L’avventura di Daniil Kvyat in Toro Rosso, e forse in Formula 1, è finita oggi. A darne l’annuncio è stato il braccio destro di Dietrich Mateschitz, nonchè gran capo del progetto giovani Red Bull, Helmut Marko, che ha scaricato senza complimenti il pilota russo. Che potesse essere questo l’epilogo del tormentato rapporto del pilota di Ufa con l’universo Red Bull lo si era capito dalla notizia che in Messico sarebbero stati Hartley e il rientrante Gasly a salire a bordo delle due Toro Rosso.
“Kvyat non ritornerà ancora al volante della Toro Rosso, e non crediamo che possa tornare con noi” – dice Marko nel comunicato – “Gasly e Hartley finiranno la stagione corrente. Poi vedremo cosa accadrà nelle settimane successive“. Il pilota russo, al quale evidentemente non è bastato il buon 10° posto di Austin, ha provato a restar positivo in vista di un ormai nebuloso futuro: “Ho già vagliato alcune ipotesi per il futuro. Rimango sempre un pilota e voglio sempre correre. Ma ci sono alcune buone possibilità da qualche parte“, ha commentato Kvyat.
Come già accaduto in passato, però, spicca la mancanza di tatto di Marko. Come riporta Sergio Chinchero, infatti, la mossa della Red Bull era già premeditata da prima di Austin.
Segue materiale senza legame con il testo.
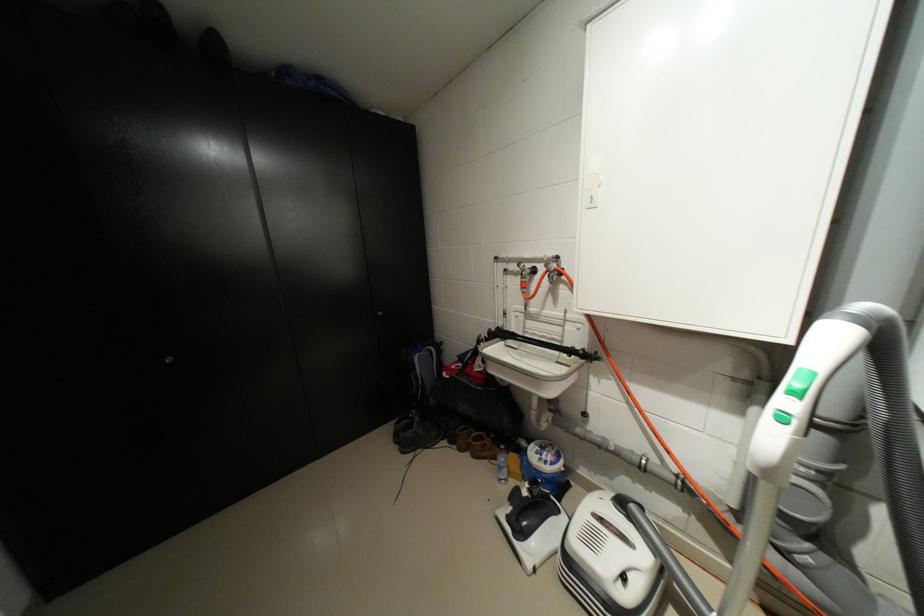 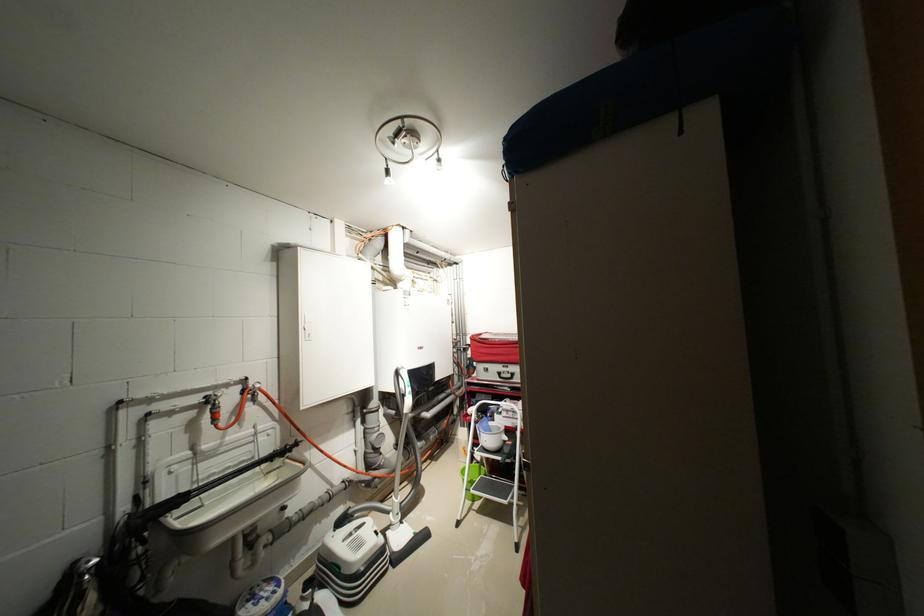 Find the pixel in the second image that matches (x=582, y=331) in the first image.

(273, 439) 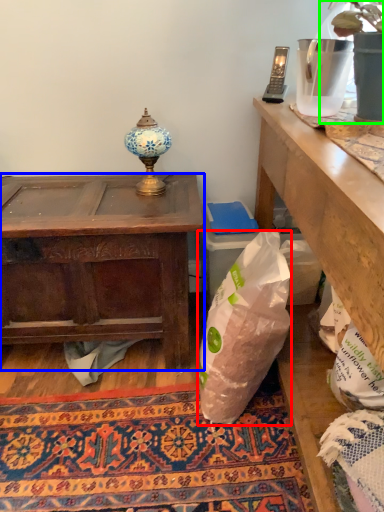 Question: Which object is the farthest from plastic bag (highlighted by a red box)? Choose among these: desk (highlighted by a blue box) or houseplant (highlighted by a green box).

Choices:
 (A) desk
 (B) houseplant

Answer: (B) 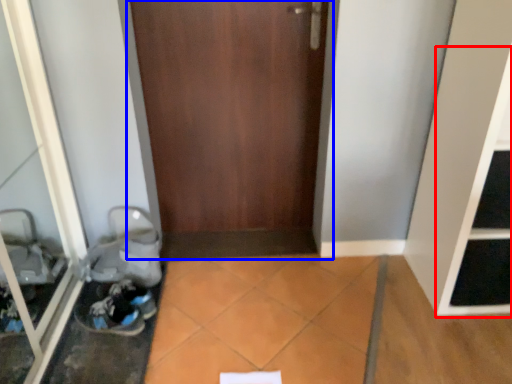 Question: Among these objects, which one is nearest to the camera, shelf (highlighted by a red box) or door (highlighted by a blue box)?

Choices:
 (A) shelf
 (B) door

Answer: (A) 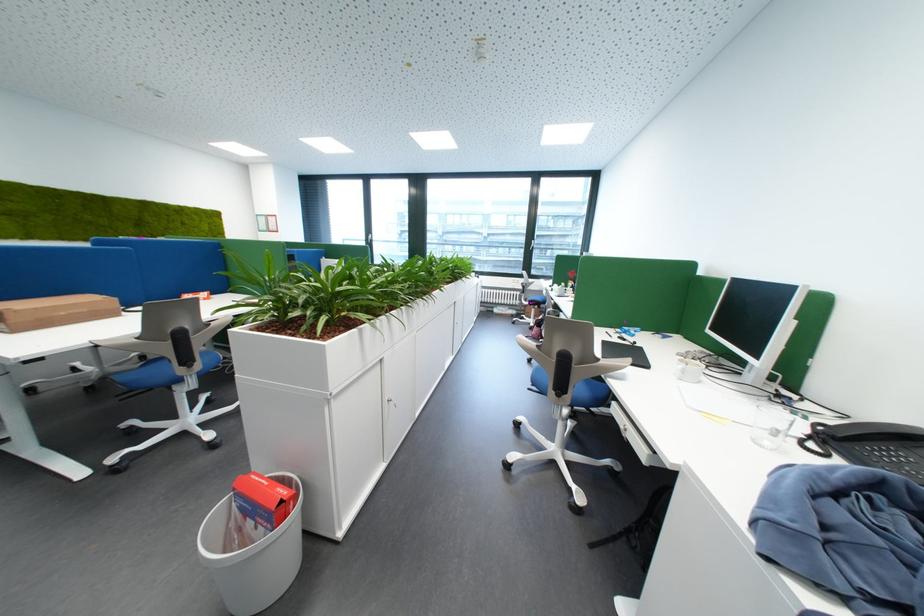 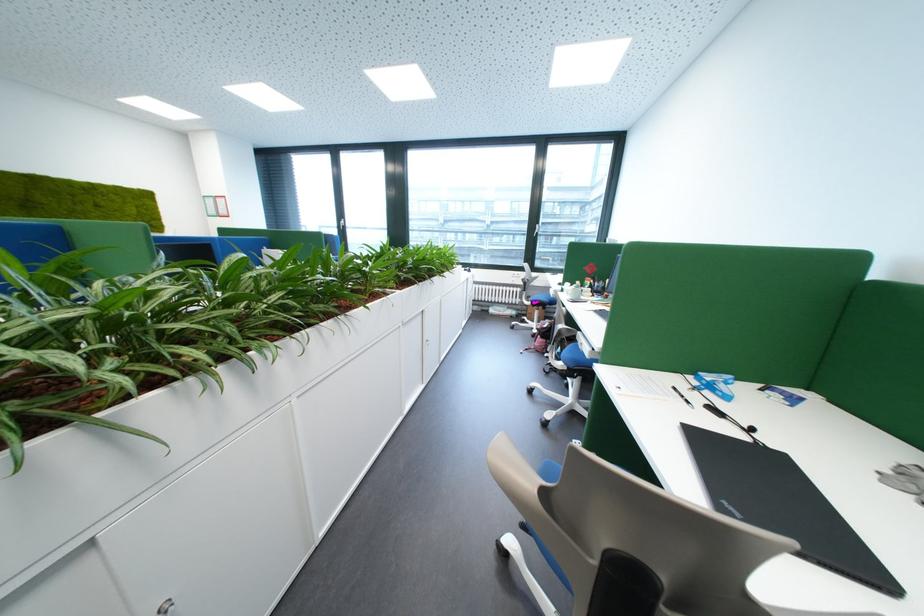 Question: What movement of the cameraman would produce the second image?

Choices:
 (A) Left
 (B) Right
 (C) Forward
 (D) Backward

Answer: (C) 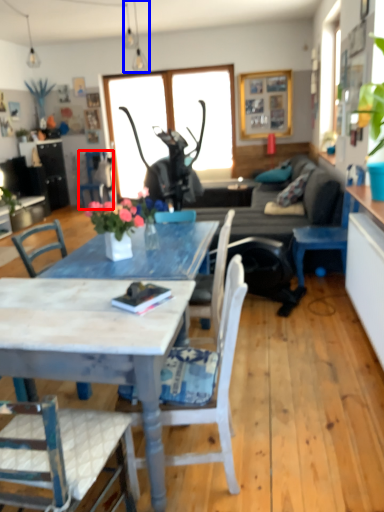 Question: Among these objects, which one is nearest to the camera, chair (highlighted by a red box) or lamp (highlighted by a blue box)?

Choices:
 (A) chair
 (B) lamp

Answer: (B)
In pratica, la scelta di Kvyat negli States era dettata solo dall’esigenza di tappare il buco lasciato da Pierre Gasly, richiamato dalla Honda (il fatto che il prossimo anno i nipponici equipaggeranno proprio la Toro Rosso non vi dice nulla?) in Giappone per la prova conclusiva della Super Formula, poi non più disputata causa tifone.
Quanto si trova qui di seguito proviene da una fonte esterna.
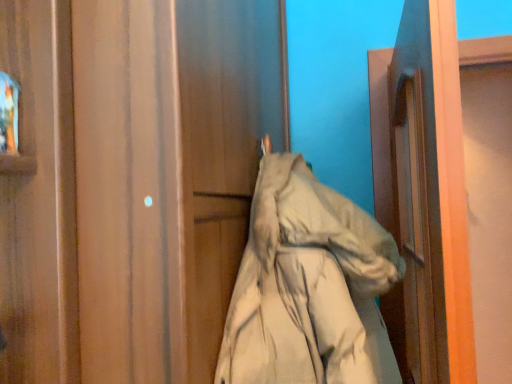 Question: Choose the correct answer: Is matte wood door at center inside printed fabric at upper left or outside it?

Choices:
 (A) inside
 (B) outside

Answer: (B)

Question: Does point (226, 299) appear closer or farther from the camera than point (1, 148)?

Choices:
 (A) farther
 (B) closer

Answer: (A)

Question: Estimate the real-world distances between objects in this image. Which object is farther from the printed fabric at upper left?

Choices:
 (A) beige fabric coat at center
 (B) matte wood door at center

Answer: (A)

Question: Based on their relative distances, which object is farther from the beige fabric coat at center?

Choices:
 (A) printed fabric at upper left
 (B) matte wood door at center

Answer: (A) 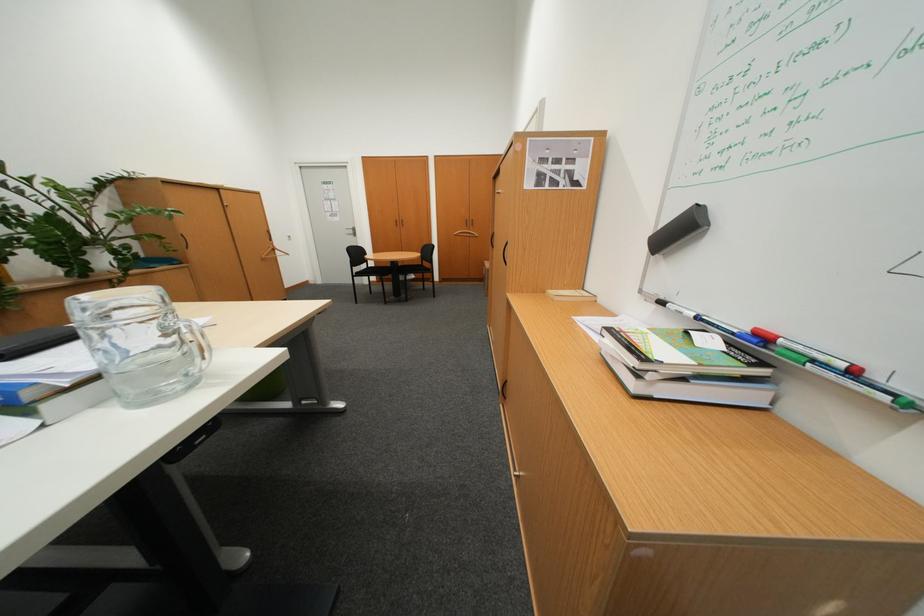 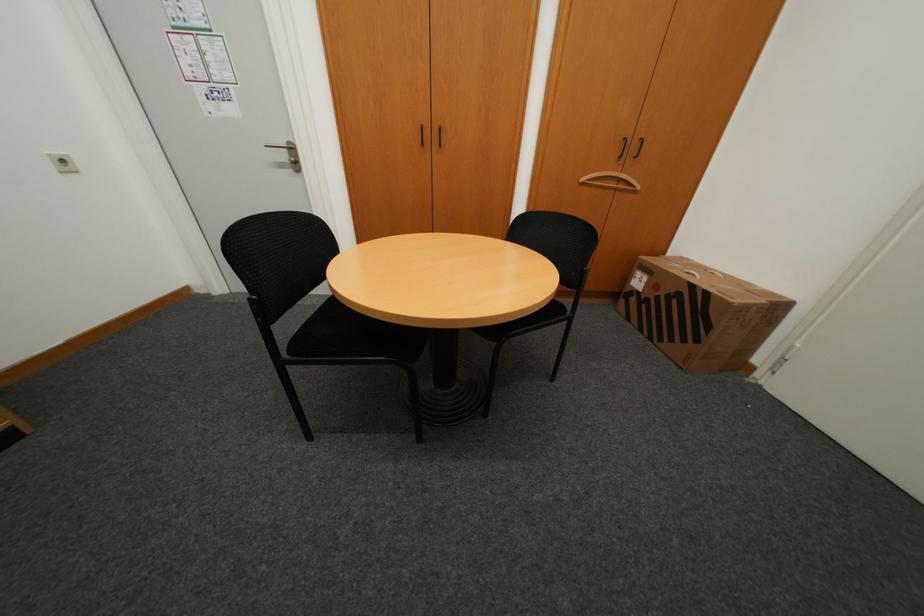 In a continuous first-person perspective shot, in which direction is the camera moving?

The cameraman walked toward left, forward.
Per quanto riguarda Brendon Hartley, che inizialmente sembrava rivestire lui il ruolo di tappabuchi, data anche la partenza di Sainz in direzione Renault, in realtà correrà come detto da Marko fino a fine anno, giocandosi così l’opportunità di essere scelto per il 2018. Tornando a Kvyat, voci nel paddock indicano un modo a dir poco brutale di dare il benservito al russo, che era assolutamente all’oscuro che quella di Austin sarebbe stata la sua ultima gara, comunicandogli il tutto appena finita la gara, senza dargli la possibilità nemmeno di salutare gli uomini del team. Un comportamento che, sinceramente, si commenta da sé.